The plain cheese tarts were an instant hit and regarded by many of its loyal customers as one of the best in Japan. So it did not come as a surprise when BAKE Cheese Tart decided to open its first separate store from Kintoya in Tokyo by July 2011.
My first encounter with BAKE cheese tarts was during a Hong Kong work trip in January 2016, where I myself experienced the long lines that one had to endure back then, to buy some of the cheese tarts at its stall in the basement level of Sogo Department Store in Causeway Bay. But after my first taste. I soon realized that it was well worth the wait, and I found myself lining up again the following day to buy more.
Cheese tart lovers who haven’t tried BAKE’s version need not worry about long lines here in Manila as the store usually just gets full during weekends or holidays. But not (yet?) as crazy busy as the Hong Kong branch.

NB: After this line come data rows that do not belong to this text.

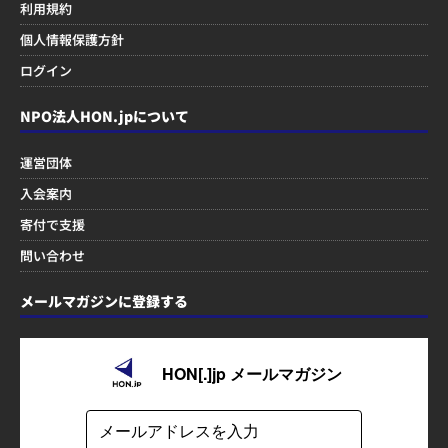
利用規約
個人情報保護方針
ログイン
NPO法人HON.jpについて
運営団体
入会案内
寄付で支援
問い合わせ
メールマガジンに登録する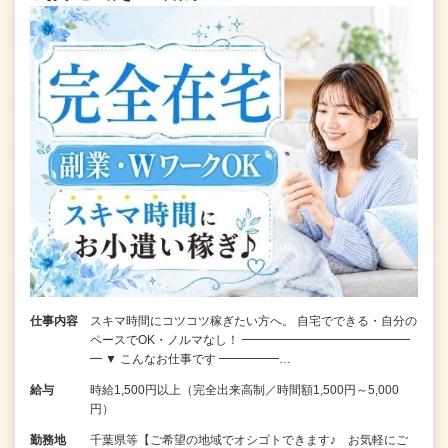
仕事内容
スキマ時間にコツコツ稼ぎたい方へ。 自宅でできる・自分の
ペースでOK・ノルマなし！ ━━━━━━━━━━━━━━
━ ▼ こんなお仕事です ━━━━━…
給与
時給1,500円以上（完全出来高制／時間額1,500円～5,000
円）
勤務地
千葉県等【ご希望の地域でオシゴトできます♪ お気軽にご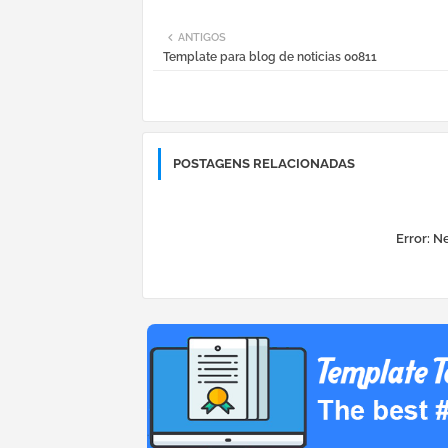
ANTIGOS
Template para blog de noticias 00811
POSTAGENS RELACIONADAS
Error:
Ne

For P95 a tart, expect an on-the-thick side, double-baked crust that’s like a less crumbly shortbread baked until crispy to form the crust, then filled with a baked cheese custard, mousse-like filling, with a distinct, tangy cheese taste that sets it apart from its less “cheesy” competition.
According to the BAKE Cheese Tart website, their tarts are made from three kinds of cheese— two made locally in Hokkaido (Betsukai cheese for its full-bodied taste and Hakodate cheese for its mild flavor), and one imported from France. “The cheese tarts are made with a complex layer of flavors that requires almost artistic detail,” Naganuma shared. “The cheese tarts may look simple but this recipe has been our best-selling product since. That takes years of practice and attention to perfect our recipe.”